When John McCarthy, chair and the Spencer T. Olin Professor of Mathematics, first heard Kuffner’s proposal, he thought it sounded like a big task. Too, the invitation list included top statisticians from across the globe, and McCarthy doubted such high-profile names would come. He says, “Instead, they all accepted!”
WHOA-PSI was the first workshop of its kind, dedicated completely to post-selection inference, and Kuffner credits this fact with the workshop’s popularity. “This is one of the most exciting emerging fields in statistics, and there is tremendous enthusiasm in the community,” he says. “I am very fortunate to have a supportive organizing committee who let me pursue my vision for the workshop.”

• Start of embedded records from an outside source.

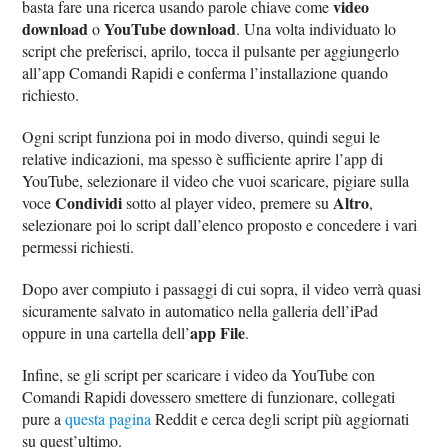
video
basta fare una ricerca usando parole chiave come
download
YouTube download
o
. Una volta individuato lo
script che preferisci, aprilo, tocca il pulsante per aggiungerlo
all’app Comandi Rapidi e conferma l’installazione quando
richiesto.
Ogni script funziona poi in modo diverso, quindi segui le
relative indicazioni, ma spesso è sufficiente aprire l’app di
YouTube, selezionare il video che vuoi scaricare, pigiare sulla
Condividi
Altro
voce
sotto al player video, premere su
,
selezionare poi lo script dall’elenco proposto e concedere i vari
permessi richiesti.
Dopo aver compiuto i passaggi di cui sopra, il video verrà quasi
sicuramente salvato in automatico nella galleria dell’iPad
app File
oppure in una cartella dell’
.
Infine, se gli script per scaricare i video da YouTube con
Comandi Rapidi dovessero smettere di funzionare, collegati
pure a
questa pagina
Reddit e cerca degli script più aggiornati
su quest’ultimo.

“We have a small group of statisticians in the Department of Mathematics, but we are doing some great work here,” says Kuffner. “I wanted to bring many of the top senior and junior statisticians around the world to our campus, both to showcase what we have to offer, and to enable more of our faculty and students to participate.” In the end, nine WashU faculty and sixteen WashU graduate students attended the workshop and met with colleagues including more than fifty faculty, post-docs, and graduate students, from 34 other universities in 6 countries. Dean of Arts & Sciences Barbara Schaal, the NSF, the Department of Mathematics, and the Division of Biostatistics all generously supported the event.

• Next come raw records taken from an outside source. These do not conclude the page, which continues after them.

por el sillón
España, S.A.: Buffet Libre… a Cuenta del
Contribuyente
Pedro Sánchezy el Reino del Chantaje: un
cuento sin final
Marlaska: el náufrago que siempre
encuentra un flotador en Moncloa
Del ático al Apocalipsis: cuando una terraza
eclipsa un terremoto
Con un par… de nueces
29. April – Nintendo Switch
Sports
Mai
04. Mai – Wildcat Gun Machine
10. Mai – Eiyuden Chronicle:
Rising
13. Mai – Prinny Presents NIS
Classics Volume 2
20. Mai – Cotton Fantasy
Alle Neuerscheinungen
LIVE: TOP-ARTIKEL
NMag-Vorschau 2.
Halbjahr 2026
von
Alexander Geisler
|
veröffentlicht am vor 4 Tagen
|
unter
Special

The list of visiting scholars also contained several big names. Though there in no Nobel Prize in Statistics, Kuffner explains, the equivalent award is the COPSS Presidents’ Award, and the list of speakers and organizers for WHOA-PSI included 6 COPSS Presidents’ Award winners. Kuffner was thrilled to have such prestigious scholars involved, including Xiao-Li Meng (Dean of the Harvard Graduate School), Nancy Reid (University of Toronto, foreign associate of the National Academy of Sciences), Jianqing Fan (Princeton University), Xihong Lin (Chair of Biostatistics at Harvard), Peter McCullagh (University of Chicago, Fellow of the Royal Society), Robert Tibshirani (Stanford University, elected to National Academy of Sciences), Don Fraser (University of Toronto, Officer of the Order of Canada), and Lawrence Brown (University of Pennsylvania, elected to American Academy of Arts and Sciences and National Academy of Sciences).
“This is great for both students and faculty at WashU,” says McCarthy, “exposing them to the leaders of the field, and, conversely, exposing those leaders to the Washington University statistics community. Statistics has been growing very rapidly here - we now have 19 M.A. students in statistics, compared to one or two five years ago. We had 4 statistics students in our incoming PhD class. I think the workshop is another big step in establishing our international presence in statistics.”